What you are asked to do: Please return the records below exactly as they stand, with the pictures removed.

>>>>>

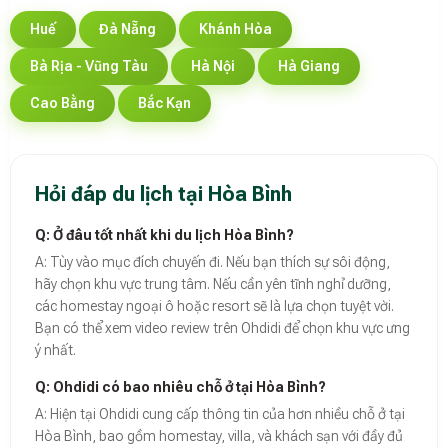
Huế
Đà Nẵng
Khánh Hòa
Bà Rịa - Vũng Tàu
Hà Nội
Hà Giang
Cao Bằng
Bắc Kạn
Hỏi đáp du lịch tại Hòa Bình
Q: Ở đâu tốt nhất khi du lịch Hòa Bình?
A: Tùy vào mục đích chuyến đi. Nếu bạn thích sự sôi động,
hãy chọn khu vực trung tâm. Nếu cần yên tĩnh nghỉ dưỡng,
các homestay ngoại ô hoặc resort sẽ là lựa chọn tuyệt vời.
Bạn có thể xem video review trên Ohdidi để chọn khu vực ưng
ý nhất.
Q: Ohdidi có bao nhiêu chỗ ở tại Hòa Bình?
A: Hiện tại Ohdidi cung cấp thông tin của hơn nhiều chỗ ở tại
Hòa Bình, bao gồm homestay, villa, và khách sạn với đầy đủ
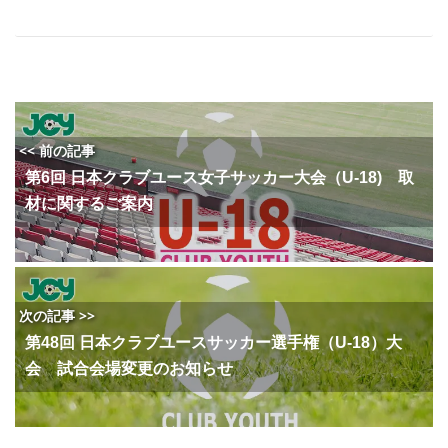
<< 前の記事
第6回 日本クラブユース女子サッカー大会（U-18) 取
材に関するご案内
次の記事 >>
第48回 日本クラブユースサッカー選手権（U-18）大
会 試合会場変更のお知らせ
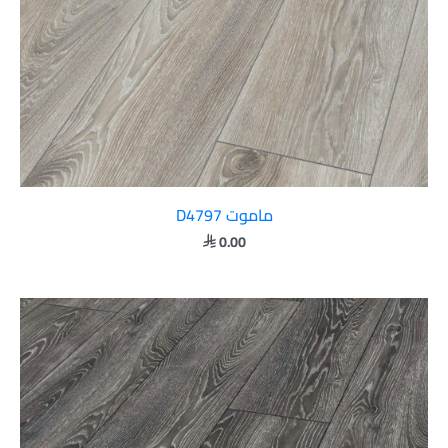
ماموت D4797
0.00

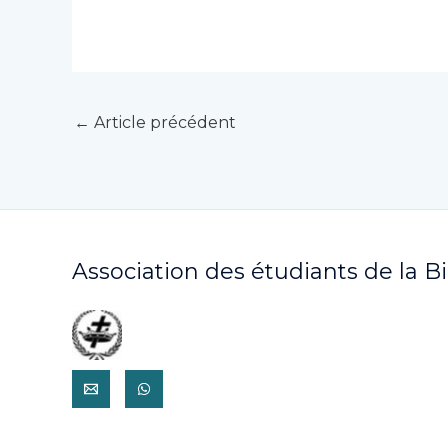
←
Article précédent
Association des étudiants de la B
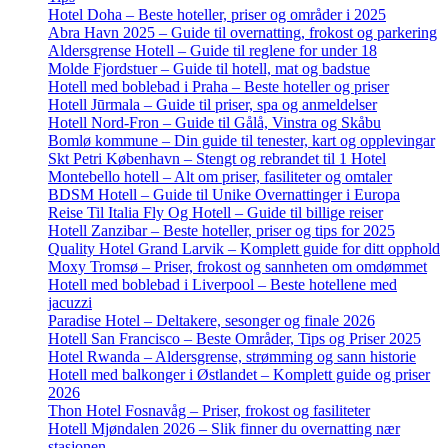
Hotel Doha – Beste hoteller, priser og områder i 2025
Abra Havn 2025 – Guide til overnatting, frokost og parkering
Aldersgrense Hotell – Guide til reglene for under 18
Molde Fjordstuer – Guide til hotell, mat og badstue
Hotell med boblebad i Praha – Beste hoteller og priser
Hotell Jūrmala – Guide til priser, spa og anmeldelser
Hotell Nord-Fron – Guide til Gålå, Vinstra og Skåbu
Bomlø kommune – Din guide til tenester, kart og opplevingar
Skt Petri København – Stengt og rebrandet til 1 Hotel
Montebello hotell – Alt om priser, fasiliteter og omtaler
BDSM Hotell – Guide til Unike Overnattinger i Europa
Reise Til Italia Fly Og Hotell – Guide til billige reiser
Hotell Zanzibar – Beste hoteller, priser og tips for 2025
Quality Hotel Grand Larvik – Komplett guide for ditt opphold
Moxy Tromsø – Priser, frokost og sannheten om omdømmet
Hotell med boblebad i Liverpool – Beste hotellene med
jacuzzi
Paradise Hotel – Deltakere, sesonger og finale 2026
Hotell San Francisco – Beste Områder, Tips og Priser 2025
Hotel Rwanda – Aldersgrense, strømming og sann historie
Hotell med balkonger i Østlandet – Komplett guide og priser
2026
Thon Hotel Fosnavåg – Priser, frokost og fasiliteter
Hotell Mjøndalen 2026 – Slik finner du overnatting nær
stasjonen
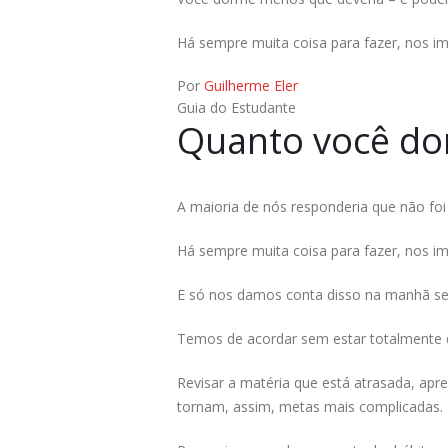
Há sempre muita coisa para fazer, nos i
Por
Guilherme Eler
Guia do Estudante
Quanto você do
A maioria de nós responderia que não foi 
Há sempre muita coisa para fazer, nos i
E só nos damos conta disso na manhã se
Temos de acordar sem estar totalmente d
Revisar a matéria que está atrasada, apren
tornam, assim, metas mais complicadas.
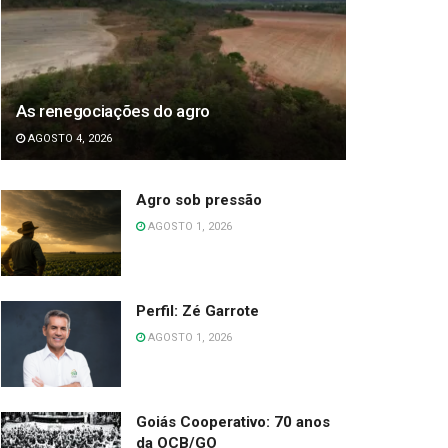
As renegociações do agro
AGOSTO 4, 2026
Agro sob pressão
AGOSTO 1, 2026
Perfil: Zé Garrote
AGOSTO 1, 2026
Goiás Cooperativo: 70 anos
da OCB/GO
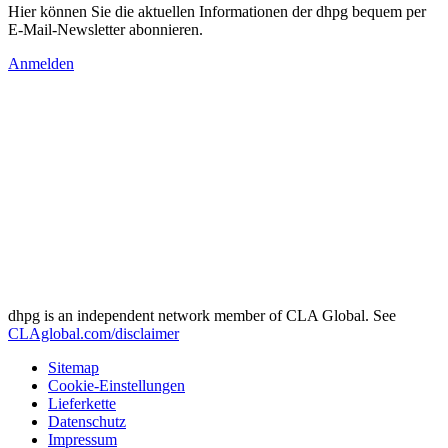
Hier können Sie die aktuellen Informationen der dhpg bequem per
E-Mail-Newsletter abonnieren.
Anmelden
dhpg is an independent network member of CLA Global. See
CLAglobal.com/disclaimer
Sitemap
Cookie-Einstellungen
Lieferkette
Datenschutz
Impressum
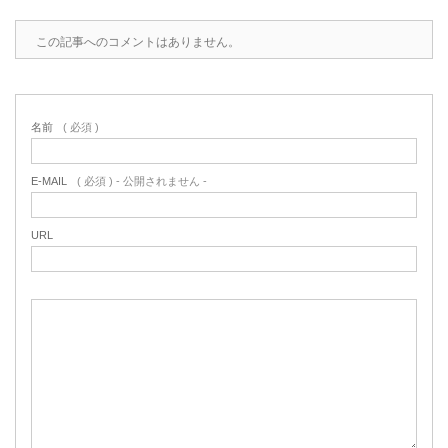
この記事へのコメントはありません。
名前
( 必須 )
E-MAIL
( 必須 ) - 公開されません -
URL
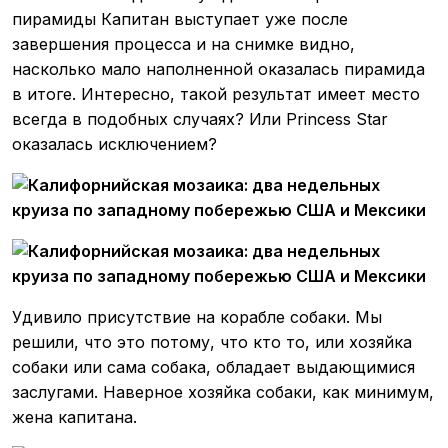
пирамиды Капитан выступает уже после
завершения процесса и на снимке видно,
насколько мало наполненной оказалась пирамида
в итоге. Интересно, такой результат имеет место
всегда в подобных случаях? Или Princess Star
оказалась исключением?
Удивило присутствие на корабле собаки. Мы
решили, что это потому, что кто то, или хозяйка
собаки или сама собака, обладает выдающимися
заслугами. Наверное хозяйка собаки, как минимум,
жена капитана.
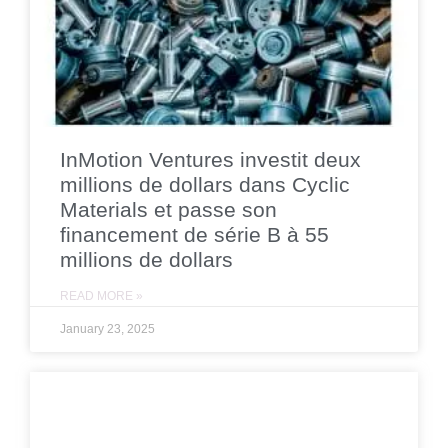
InMotion Ventures investit deux
millions de dollars dans Cyclic
Materials et passe son
financement de série B à 55
millions de dollars
READ MORE »
January 23, 2025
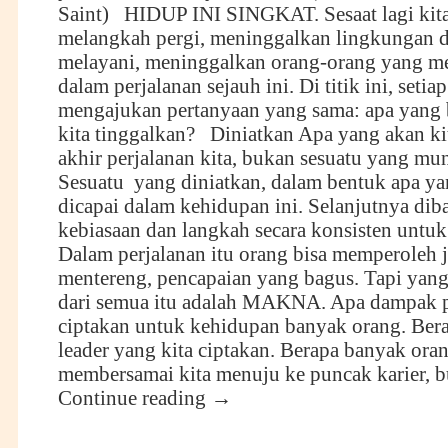
Saint) HIDUP INI SINGKAT. Sesaat lagi kit
melangkah pergi, meninggalkan lingkungan d
melayani, meninggalkan orang-orang yang m
dalam perjalanan sejauh ini. Di titik ini, setia
mengajukan pertanyaan yang sama: apa yang 
kita tinggalkan? Diniatkan Apa yang akan kit
akhir perjalanan kita, bukan sesuatu yang mu
Sesuatu yang diniatkan, dalam bentuk apa ya
dicapai dalam kehidupan ini. Selanjutnya di
kebiasaan dan langkah secara konsisten untu
Dalam perjalanan itu orang bisa memperoleh 
mentereng, pencapaian yang bagus. Tapi yang
dari semua itu adalah MAKNA. Apa dampak po
ciptakan untuk kehidupan banyak orang. Ber
leader yang kita ciptakan. Berapa banyak ora
membersamai kita menuju ke puncak karier,
Continue reading
→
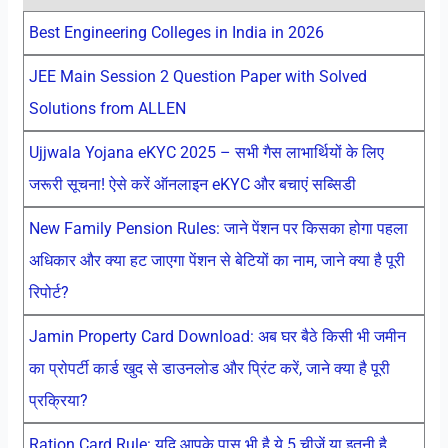
Best Engineering Colleges in India in 2026
JEE Main Session 2 Question Paper with Solved
Solutions from ALLEN
Ujjwala Yojana eKYC 2025 – सभी गैस लाभार्थियों के लिए
जरूरी सूचना! ऐसे करें ऑनलाइन eKYC और बचाएं सब्सिडी
New Family Pension Rules: जाने पेंशन पर किसका होगा पहला
अधिकार और क्या हट जाएगा पेंशन से बेटियों का नाम, जाने क्या है पूरी
रिपोर्ट?
Jamin Property Card Download: अब घर बैठे किसी भी जमीन
का प्रोपर्टी कार्ड खुद से डाउनलोड और प्रिंट करें, जाने क्या है पूरी
प्रक्रिया?
Ration Card Rule: यदि आपके पास भी है ये 5 चीजें या इतनी है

<<<<<

Solved problem:
Huế
Đà Nẵng
Khánh Hòa
Bà Rịa - Vũng Tàu
Hà Nội
Hà Giang
Cao Bằng
Bắc Kạn
Hỏi đáp du lịch tại Hòa Bình
Q: Ở đâu tốt nhất khi du lịch Hòa Bình?
A: Tùy vào mục đích chuyến đi. Nếu bạn thích sự sôi động,
hãy chọn khu vực trung tâm. Nếu cần yên tĩnh nghỉ dưỡng,
các homestay ngoại ô hoặc resort sẽ là lựa chọn tuyệt vời.
Bạn có thể xem video review trên Ohdidi để chọn khu vực ưng
ý nhất.
Q: Ohdidi có bao nhiêu chỗ ở tại Hòa Bình?
A: Hiện tại Ohdidi cung cấp thông tin của hơn nhiều chỗ ở tại
Hòa Bình, bao gồm homestay, villa, và khách sạn với đầy đủ
<< 前の記事
第6回 日本クラブユース女子サッカー大会（U-18) 取
材に関するご案内
次の記事 >>
第48回 日本クラブユースサッカー選手権（U-18）大
会 試合会場変更のお知らせ
ماموت D4797
0.00

←
Article précédent
Association des étudiants de la B
Hotel Doha – Beste hoteller, priser og områder i 2025
Abra Havn 2025 – Guide til overnatting, frokost og parkering
Aldersgrense Hotell – Guide til reglene for under 18
Molde Fjordstuer – Guide til hotell, mat og badstue
Hotell med boblebad i Praha – Beste hoteller og priser
Hotell Jūrmala – Guide til priser, spa og anmeldelser
Hotell Nord-Fron – Guide til Gålå, Vinstra og Skåbu
Bomlø kommune – Din guide til tenester, kart og opplevingar
Skt Petri København – Stengt og rebrandet til 1 Hotel
Montebello hotell – Alt om priser, fasiliteter og omtaler
BDSM Hotell – Guide til Unike Overnattinger i Europa
Reise Til Italia Fly Og Hotell – Guide til billige reiser
Hotell Zanzibar – Beste hoteller, priser og tips for 2025
Quality Hotel Grand Larvik – Komplett guide for ditt opphold
Moxy Tromsø – Priser, frokost og sannheten om omdømmet
Hotell med boblebad i Liverpool – Beste hotellene med
jacuzzi
Paradise Hotel – Deltakere, sesonger og finale 2026
Hotell San Francisco – Beste Områder, Tips og Priser 2025
Hotel Rwanda – Aldersgrense, strømming og sann historie
Hotell med balkonger i Østlandet – Komplett guide og priser
2026
Thon Hotel Fosnavåg – Priser, frokost og fasiliteter
Hotell Mjøndalen 2026 – Slik finner du overnatting nær
stasjonen
Há sempre muita coisa para fazer, nos i
Por
Guilherme Eler
Guia do Estudante
Quanto você do
A maioria de nós responderia que não foi 
Há sempre muita coisa para fazer, nos i
E só nos damos conta disso na manhã se
Temos de acordar sem estar totalmente d
Revisar a matéria que está atrasada, apren
tornam, assim, metas mais complicadas.
As renegociações do agro
AGOSTO 4, 2026
Agro sob pressão
AGOSTO 1, 2026
Perfil: Zé Garrote
AGOSTO 1, 2026
Goiás Cooperativo: 70 anos
da OCB/GO
Hier können Sie die aktuellen Informationen der dhpg bequem per
E-Mail-Newsletter abonnieren.
Anmelden
dhpg is an independent network member of CLA Global. See
CLAglobal.com/disclaimer
Sitemap
Cookie-Einstellungen
Lieferkette
Datenschutz
Impressum
この記事へのコメントはありません。
名前
( 必須 )
E-MAIL
( 必須 ) - 公開されません -
URL
пирамиды Капитан выступает уже после
завершения процесса и на снимке видно,
насколько мало наполненной оказалась пирамида
в итоге. Интересно, такой результат имеет место
всегда в подобных случаях? Или Princess Star
оказалась исключением?
Удивило присутствие на корабле собаки. Мы
решили, что это потому, что кто то, или хозяйка
собаки или сама собака, обладает выдающимися
заслугами. Наверное хозяйка собаки, как минимум,
жена капитана.
InMotion Ventures investit deux
millions de dollars dans Cyclic
Materials et passe son
financement de série B à 55
millions de dollars
READ MORE »
January 23, 2025
Saint) HIDUP INI SINGKAT. Sesaat lagi kit
melangkah pergi, meninggalkan lingkungan d
melayani, meninggalkan orang-orang yang m
dalam perjalanan sejauh ini. Di titik ini, setia
mengajukan pertanyaan yang sama: apa yang 
kita tinggalkan? Diniatkan Apa yang akan kit
akhir perjalanan kita, bukan sesuatu yang mu
Sesuatu yang diniatkan, dalam bentuk apa ya
dicapai dalam kehidupan ini. Selanjutnya di
kebiasaan dan langkah secara konsisten untu
Dalam perjalanan itu orang bisa memperoleh 
mentereng, pencapaian yang bagus. Tapi yang
dari semua itu adalah MAKNA. Apa dampak po
ciptakan untuk kehidupan banyak orang. Ber
leader yang kita ciptakan. Berapa banyak ora
membersamai kita menuju ke puncak karier,
Continue reading
→
Best Engineering Colleges in India in 2026
JEE Main Session 2 Question Paper with Solved
Solutions from ALLEN
Ujjwala Yojana eKYC 2025 – सभी गैस लाभार्थियों के लिए
जरूरी सूचना! ऐसे करें ऑनलाइन eKYC और बचाएं सब्सिडी
New Family Pension Rules: जाने पेंशन पर किसका होगा पहला
अधिकार और क्या हट जाएगा पेंशन से बेटियों का नाम, जाने क्या है पूरी
रिपोर्ट?
Jamin Property Card Download: अब घर बैठे किसी भी जमीन
का प्रोपर्टी कार्ड खुद से डाउनलोड और प्रिंट करें, जाने क्या है पूरी
प्रक्रिया?
Ration Card Rule: यदि आपके पास भी है ये 5 चीजें या इतनी है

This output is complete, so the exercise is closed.